AVAILABLE RECORDS section start
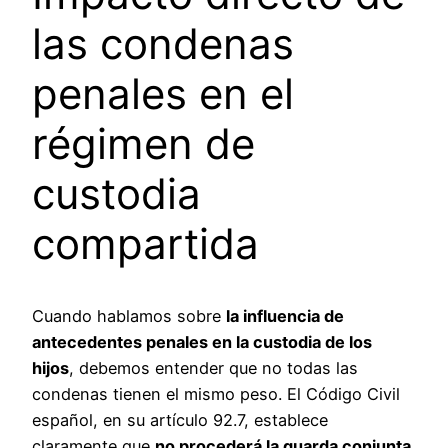
las condenas
penales en el
régimen de
custodia
compartida
Cuando hablamos sobre
la influencia de
antecedentes penales en la custodia de los
hijos
, debemos entender que no todas las
condenas tienen el mismo peso. El Código Civil
español, en su artículo 92.7, establece
claramente que
no procederá la guarda conjunta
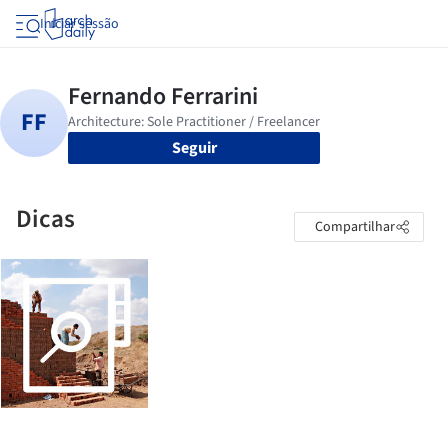
Iniciar sessão
Seguir
Dicas
Compartilhar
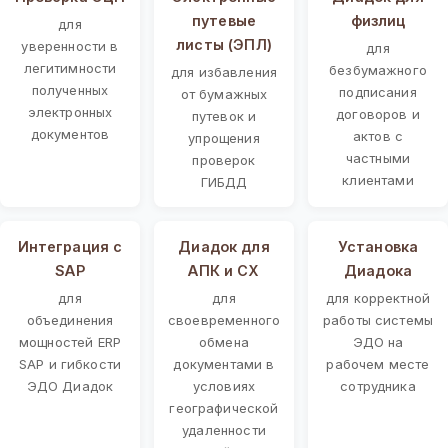
путевые
физлиц
для
листы (ЭПЛ)
уверенности в
для
легитимности
безбумажного
для избавления
полученных
подписания
от бумажных
электронных
договоров и
путевок и
документов
актов с
упрощения
частными
проверок
клиентами
ГИБДД
Интеграция с
Диадок для
Установка
SAP
АПК и СХ
Диадока
для
для
для корректной
объединения
своевременного
работы системы
мощностей ERP
обмена
ЭДО на
SAP и гибкости
документами в
рабочем месте
ЭДО Диадок
условиях
сотрудника
географической
удаленности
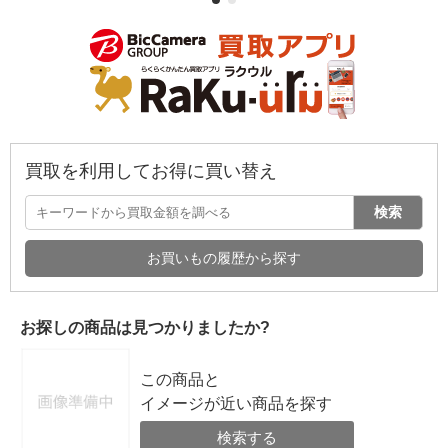
買取を利用してお得に買い替え
検索
お買いもの履歴から探す
お探しの商品は見つかりましたか?
この商品と
イメージが近い商品を探す
検索する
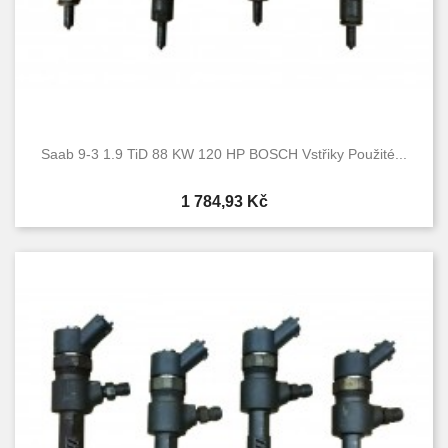
Saab 9-3 1.9 TiD 88 KW 120 HP BOSCH Vstřiky Použité...
Cena
1 784,93 Kč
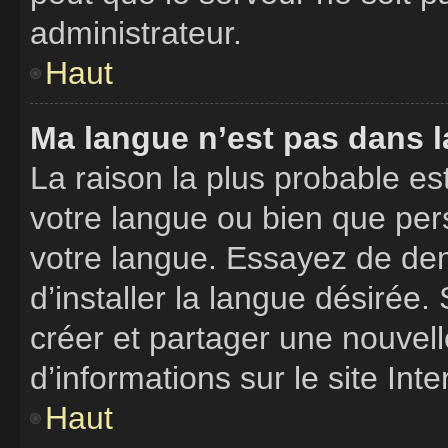
administrateur.
Haut
Ma langue n’est pas dans la
La raison la plus probable est
votre langue ou bien que per
votre langue. Essayez de de
d’installer la langue désirée. 
créer et partager une nouvell
d’informations sur le site Int
Haut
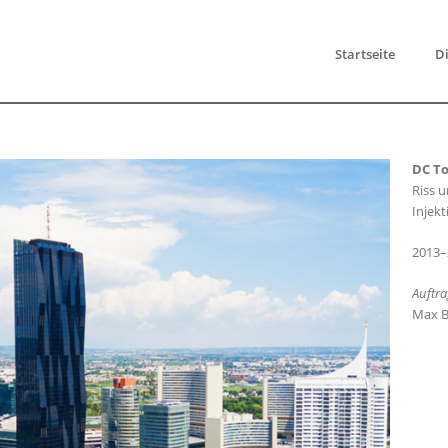
Startseite
Di
DC T
Riss 
Injek
2013–
Auftra
Max B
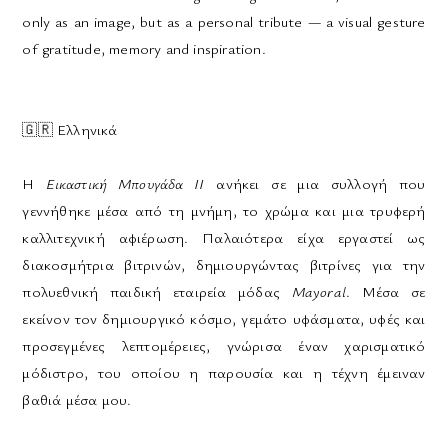
only as an image, but as a personal tribute — a visual gesture
of gratitude, memory and inspiration.
🇬🇷
Ελληνικά
Η
Εικαστική Μπουγάδα II
ανήκει σε μια συλλογή που
γεννήθηκε μέσα από τη μνήμη, το χρώμα και μια τρυφερή
καλλιτεχνική αφιέρωση. Παλαιότερα είχα εργαστεί ως
διακοσμήτρια βιτρινών, δημιουργώντας βιτρίνες για την
πολυεθνική παιδική εταιρεία μόδας
Mayoral
. Μέσα σε
εκείνον τον δημιουργικό κόσμο, γεμάτο υφάσματα, υφές και
προσεγμένες λεπτομέρειες, γνώρισα έναν χαρισματικό
μόδιστρο, του οποίου η παρουσία και η τέχνη έμειναν
βαθιά μέσα μου.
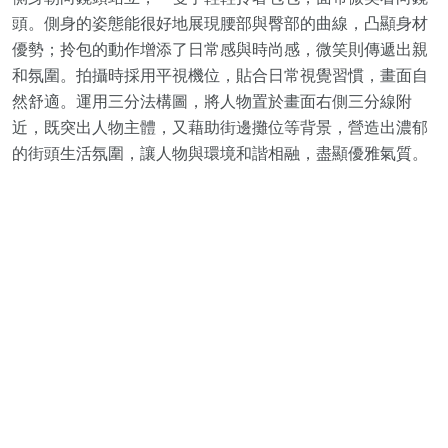
頭。側身的姿態能很好地展現腰部與臀部的曲線，凸顯身材
優勢；拎包的動作增添了日常感與時尚感，微笑則傳遞出親
和氛圍。拍攝時採用平視機位，貼合日常視覺習慣，畫面自
然舒適。運用三分法構圖，將人物置於畫面右側三分線附
近，既突出人物主體，又藉助街邊攤位等背景，營造出濃郁
的街頭生活氛圍，讓人物與環境和諧相融，盡顯優雅氣質。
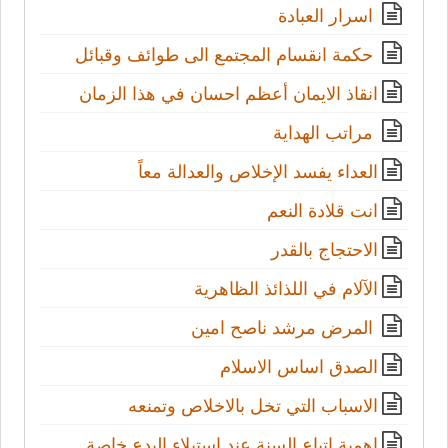
اسرار العبادة
حكمة انقسام المجتمع الى طوائف وقبائل
انقاذ الايمان أعظم احسان في هذا الزمان
مراتب الهداية
العداء يفسد الإخلاص والعدالة معاً
انت قلادة النعم
الاحتجاج بالقدر
الآلام في اللذائذ الظاهرية
المرض مرشد ناصح امين
الصدق اساس الاسلام
الاسباب التي تخل بالاخلاص وتمنعه
اهمية اتباع السنة عند استيلاء البدع خاصة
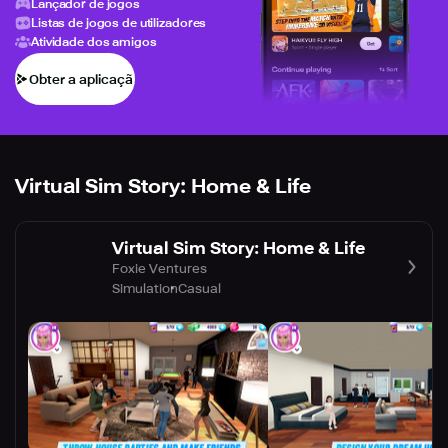
Lançador de jogos
Listas de jogos de utilizadores
Atividade dos amigos
Obter a aplicação
Virtual Sim Story: Home & Life
Virtual Sim Story: Home & Life
Foxie Ventures
Simulation
Casual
AVAILABLE RECORDS section end
▶ **WHAT YOU SHOULD DO**
The answer must be exactly the lines from the one containing "Lançador de jogos" through the final line of the data, both ends included, and nothing else.

▶ **ANSWER TO THE PROBLEM**
Lançador de jogos
Listas de jogos de utilizadores
Atividade dos amigos
Obter a aplicação
Virtual Sim Story: Home & Life
Virtual Sim Story: Home & Life
Foxie Ventures
Simulation
Casual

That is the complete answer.